I watched this with my 11 year old daughter and, as an armchair feminist, I was so confused…

[Some spoilers ahead]

The panda as a metaphor for hormones, coming-of-age and finding your true self – works 100% for me. Big thumbs up, I liked it. I liked Mei and her weird friends a lot. The fact that Mom suspects first period, when panda first appears, is also quite funny and sweet and positive. In fact, not mentioning it, given the circumstances, would feel like an omission. So, that’s really great.

However, during Mom’s subsequent stalking, presumably prompted by concern regarding panda, she bizarrely decides to use first period as a cover story. This weirdly entangles the two themes, resulting in both appearing as a potential source of embarrasment and shame AND then later something to be trapped, controlled and hidden. So, that all felt really negative.

But, I can’t tell if that entanglement was entirely unintended. Maybe that’s an intended reflection of societal attitudes: little girls, stay in your box and keep your feminity hidden?

[Major spoilers ahead]

If that’s the case, I don’t feel like the movie goes on to challenge that. If anything, it leans into it. At the end, I found myself hoping that all the women would keep their “panda” and celebrate it.

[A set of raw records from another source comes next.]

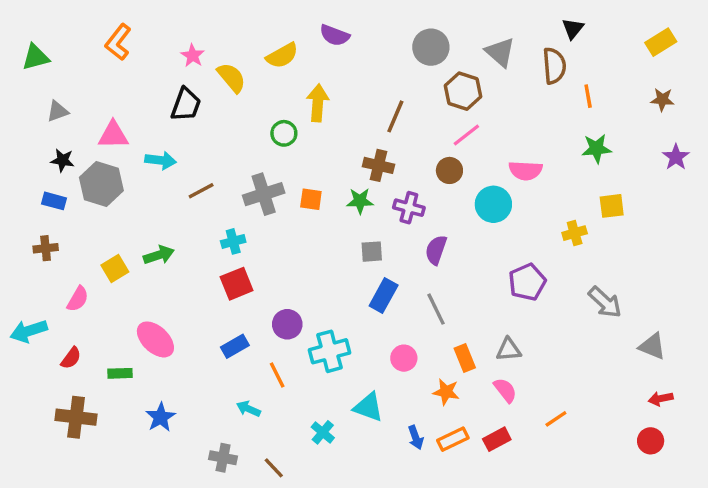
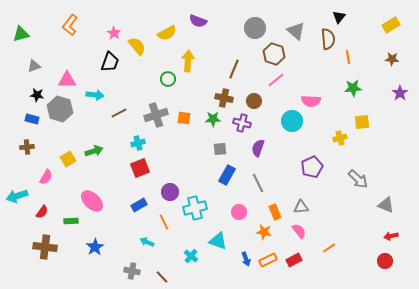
brown circle: (449, 170) -> (254, 101), moved

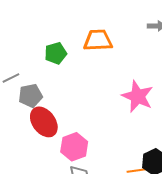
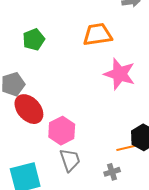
orange trapezoid: (98, 40) -> (97, 35), moved

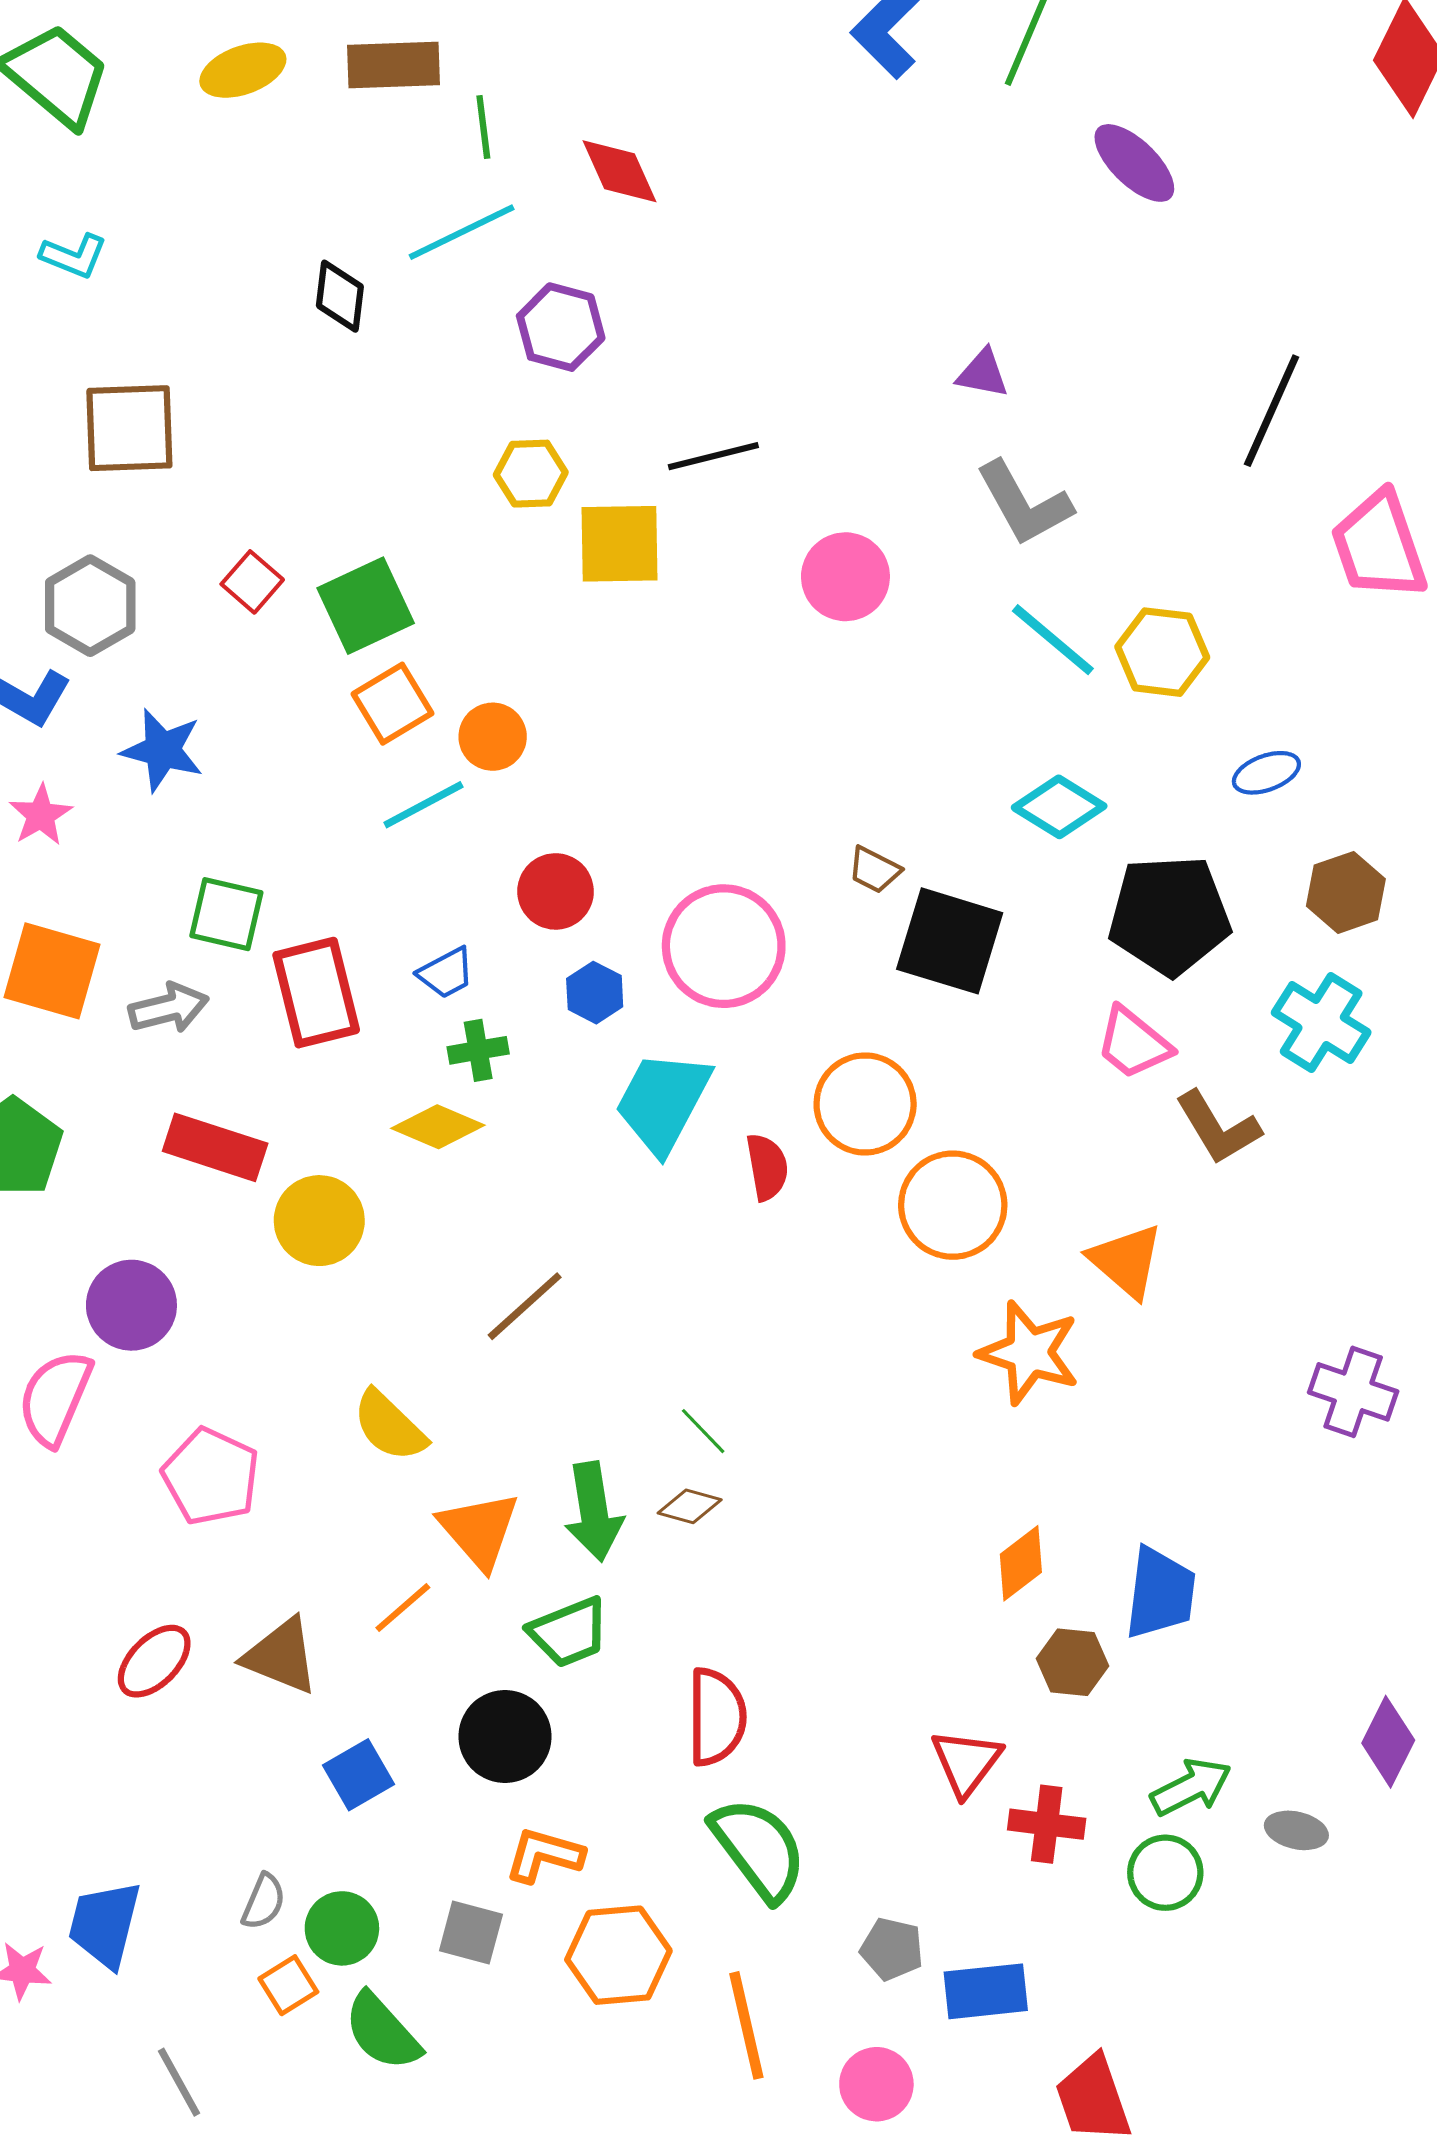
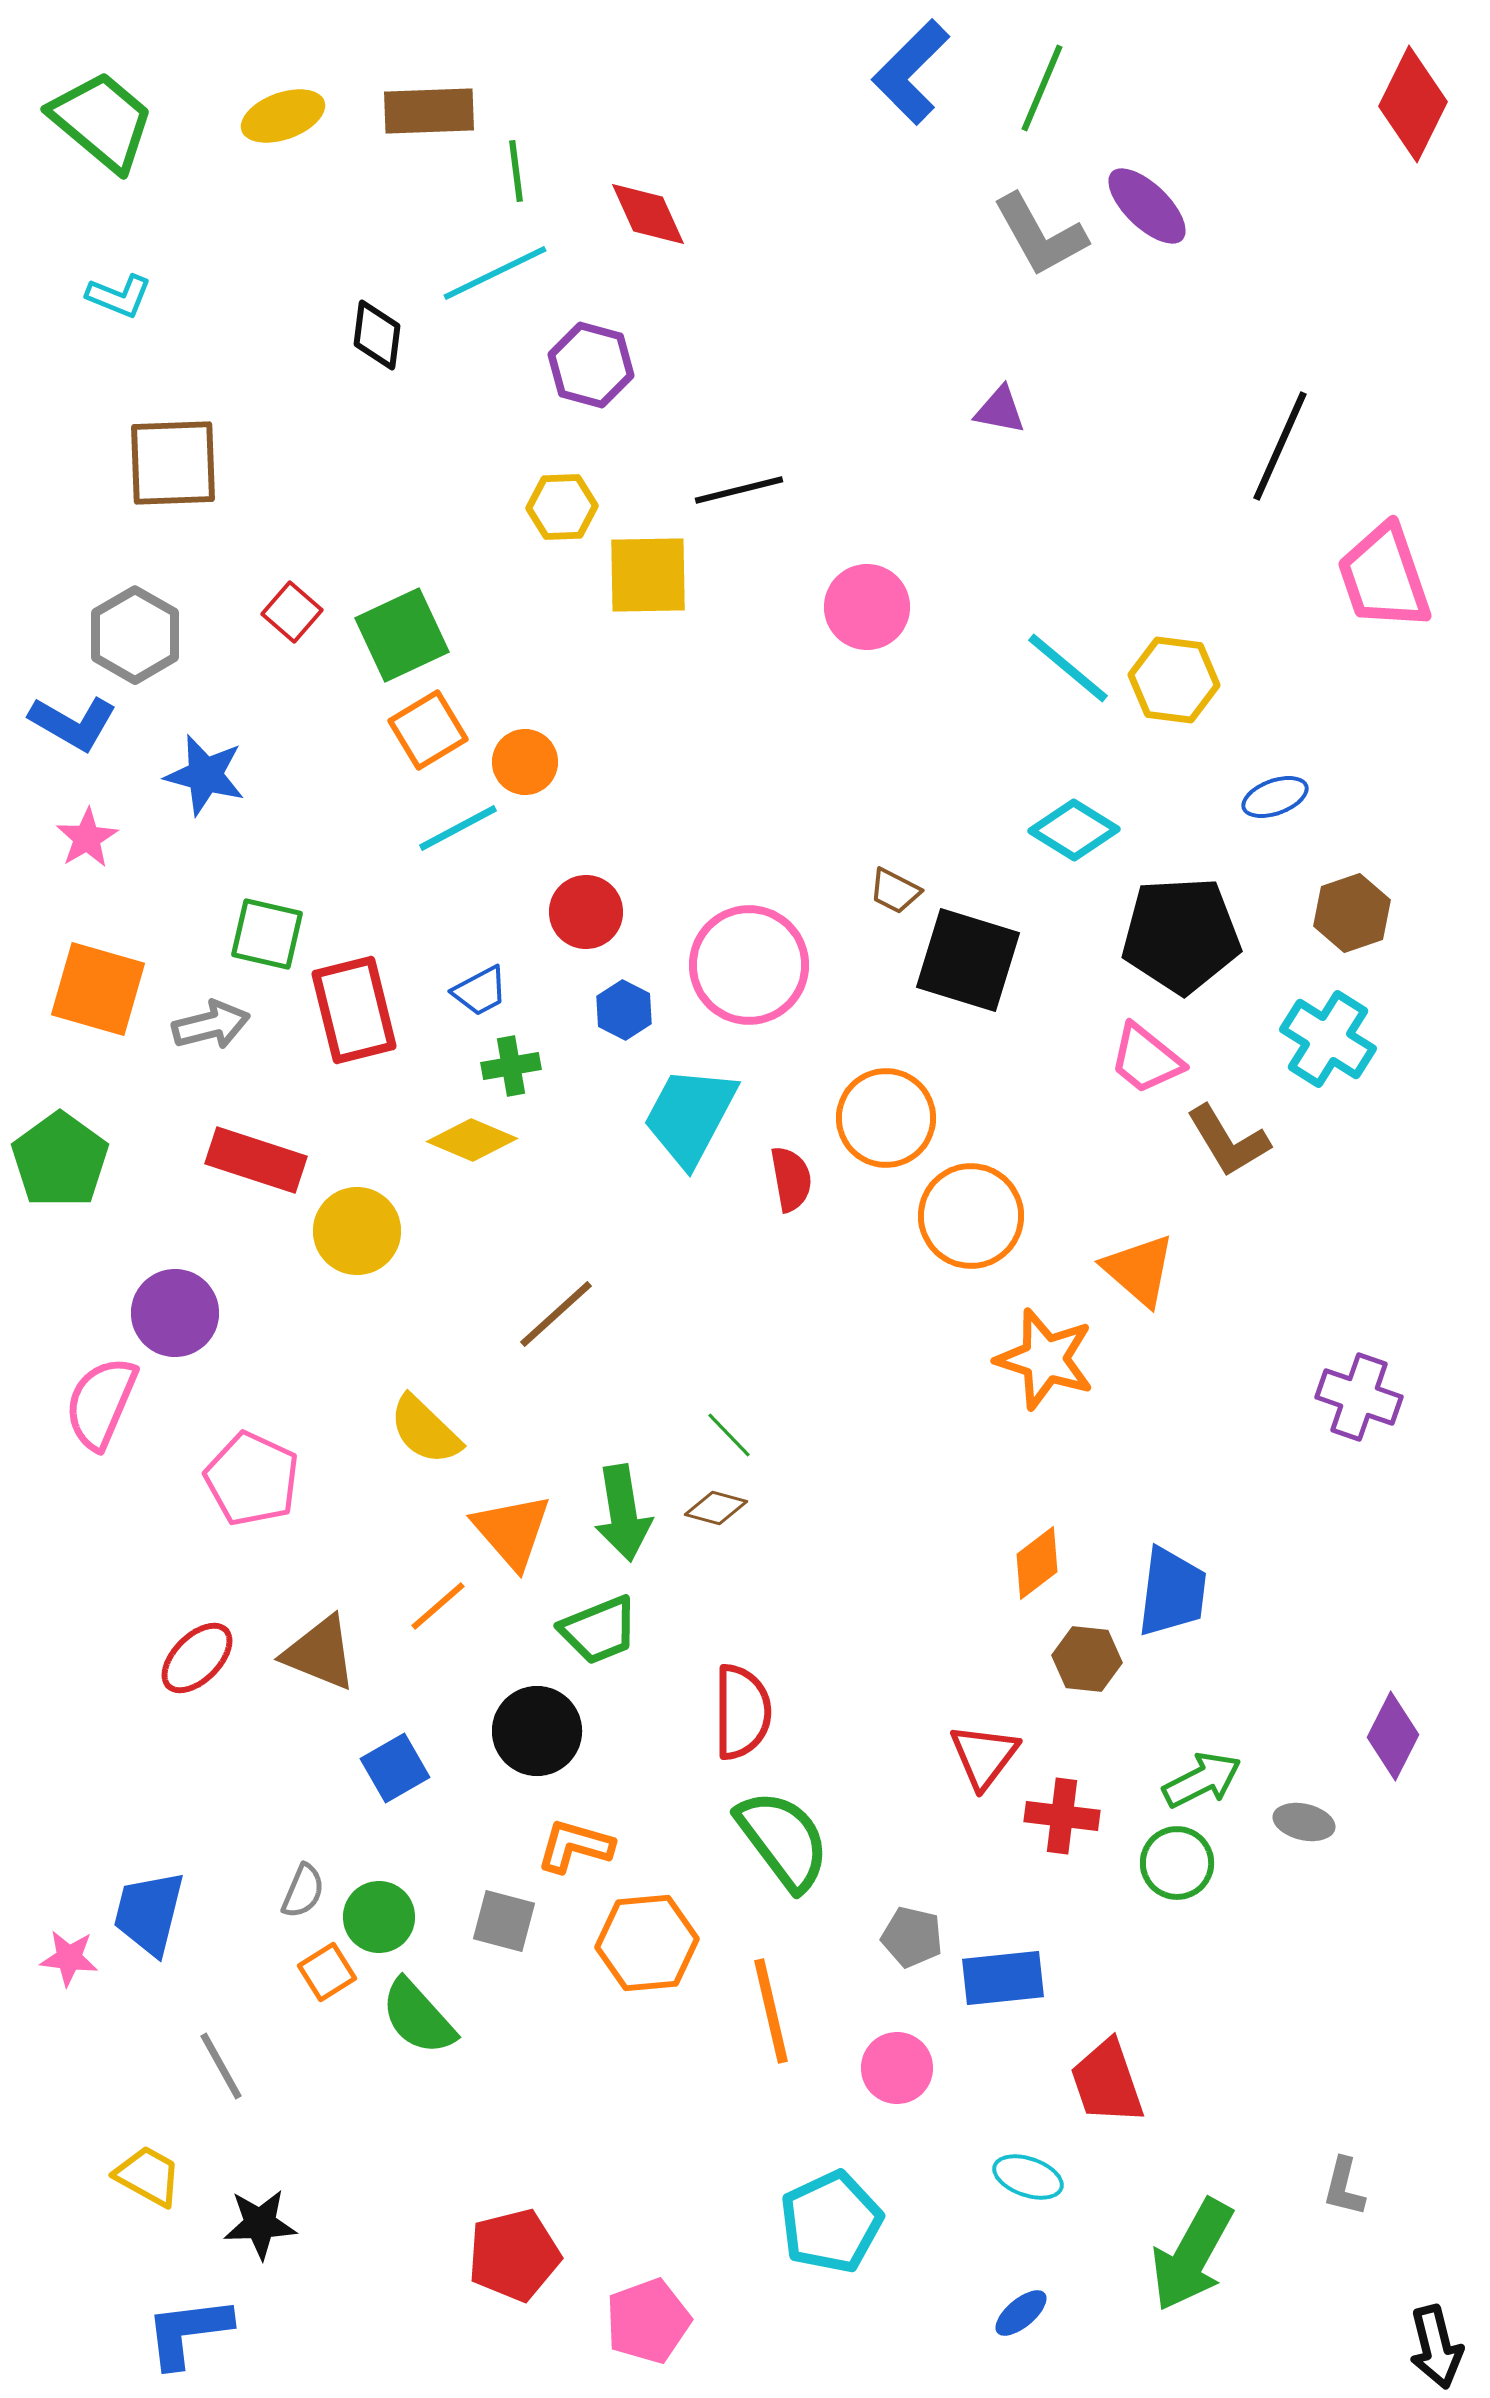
gray L-shape: (1024, 503) -> (1040, 235), moved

Ultimately, I’m not sure what an 11 y/o girl takes away from this.

★★★½ (contains spoilers)

My review

Watched The Boy and the Heron (2023) by an author from letterboxd.com
While the Second World War rages, the teenage Mahito, haunted by his mother's tragic death, is relocated from Tokyo to the serene rural home of his new stepmother Natsuko, a woman who bears a striking resemblance to the boy's mother. As he tries to adjust, this strange new world grows even stranger following the appearance of a persistent gray heron, who perplexes and bedevils Mahito, dubbing him the "long-awaited one."

It was OK. Certainly one of Ghibli/Miyazaki’s more “mature” entries in terms of the themes but still plenty of Alice in Wonderland whimsy/whackiness.

Sadly, I’ve reached the age where I am burdened with recognising voices but being completely unable to recall where from. Sad times.

★★★½

My review

Watched Salem's Lot (1979) by an author from letterboxd.com
Ben Mears has returned to his hometown to write a book about the supposedly haunted Marsten House. When people around the Marsten House start dying mysteriously, Mears discovers that the owner of the mansion is actually a vampire who is turning them into an army of undead slaves.

Honestly, parts of this were comically bad. The performances are decent, though. Seems the art of looking absolutely terrified has been somewhat lost since.

★★★

My review

Watched Jack Reacher: Never Go Back (2016) by an author from letterboxd.com
Years after resigning command of an elite military police unit, the nomadic, righter-of-wrongs Reacher is drawn back into the life he left behind when his friend and successor, Major Susan Turner is framed for espionage. Reacher will stop at nothing to prove her innocence and to expose the real perpetrators behind the killings of his former soldiers.

… I have no idea why I watched this again.

★★½

My review

I do find some use for LLMs when I need to make a genuine natural language query:

Is there a name/theory describing a shift in the political spectrum (left or right) that results in what were once moderate left/right views becoming considered “extreme”?

Turns out there is a thing called the Overton Window 🤷‍♀️

Though, not sure I agree with Lehman right now:

The most common misconception is that lawmakers themselves are in the business of shifting the Overton window. That is absolutely false. Lawmakers are actually in the business of detecting where the window is, and then moving to be in accordance with it.